@coded@minion and me (@dfh) have been brainstorming over different ways to do secret management in Aux given the rather bad state in which the nix secrets management stuff currently is.
The problems we are trying to avoid with the new solution:
Secrets committed to git
Secrets can’t change without redeployment/ being part of system configuration
The need for an unencrypted secret on disc, typically SSH key
Secret versioning, rotation, attestation and auditing are quite hard
A big aspect for the project is to use declarative methods for secret generation where possible. The gokey utility is an inspiration for this idea, but does not resolve the issues for secrets that are pre-shared in nature (think API tokens, WiFi passwords, etc).
We wanna hear your thoughts and how you would like the solution to look and feel.
If you’re into this topic, please help us out. You can join The Matrix Room or DM us on the discourse
Secrets can’t change without redeployment/being part of system configuration
This makes it no longer reproducible, as the secrets are versioned separately. I don’t think it’s a problem for e.g. API tokens as they are inherently not reproducible (you can’t rollback to an old configuration with a revoked API token), but if you mess up your password you might want to rollback to a previous config.
The need for an unencrypted secret on disc, typically SSH key
This is less of a problem in personal deployments (e.g. PC or home server, where physical access is not much of a threat) and it is much simpler, so I’d like to still have this as an option for simpler/lower security stuff.
Secret versioning, rotation, attestation and auditing are quite hard
Agree.
My conclusion is that you recommend versioning them separately which makes sense (you’d want to use newer passwords/API tokens where possible) and this would allow us to address most other problems (plain text secret on disk, secrets on git, etc.), but it might interfere with rollbacks.
I think agenix/sops is fine for home deployments and easier to manage, but for more professional deployments, having something like a TPM backed password store would be nice.
What appears to fulfill your requirements would be something like pass that would use the system’s TPM instead (systemd-creds might work?), then deployment would go like:
decrypt secrets on build host
encrypt them with target’s ssh/age pubkey
transfer them to target
target re-encrypts them with the TPM key and stores them in a new store.
on test/switch, the TPM decrypts the secrets to /run/secrets and the services can access them (or through systemd-creds).
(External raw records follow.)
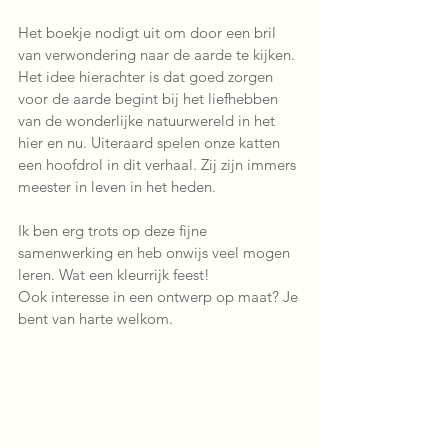
Het boekje nodigt uit om door een bril 
van verwondering naar de aarde te kijken. 
Het idee hierachter is dat goed zorgen 
voor de aarde begint bij het liefhebben 
van de wonderlijke natuurwereld in het 
hier en nu. Uiteraard spelen onze katten 
een hoofdrol in dit verhaal. Zij zijn immers 
meester in leven in het heden.
Ik ben erg trots op deze fijne 
samenwerking en heb onwijs veel mogen 
leren. Wat een kleurrijk feest!
Ook interesse in een ontwerp op maat? Je 
bent van harte welkom.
The secret store on the build host would be managed/versioned separately, but it should support push to a remote host through e.g. ssh so that the secrets can be updated on the fly. It might need to run a script that updates the secrets/reloads the services running to apply the updates though.
The above text was shared by me last night in the matrix server, I modified it slightly before posting it here to fix some mistakes and better represent my opinion.
After further discussions I believe we share a similar opinion and are leaning towards a specific design:
We would like to build a “vault” API where the secrets are stored in order to be shared among many machines/versions of machines.
Each “vault” would provide its own script that allows retrieving secrets from the “vault” itself (We lean towards defaulting to a gokey wrapper with some extra functionality).
The secrets would be retrieved and stored on a local store (backed by, e.g. systemd-creds), the store would optionally (but not by default) use the system’s TPM device, and a local secret (e.g. the system’s host ssh key).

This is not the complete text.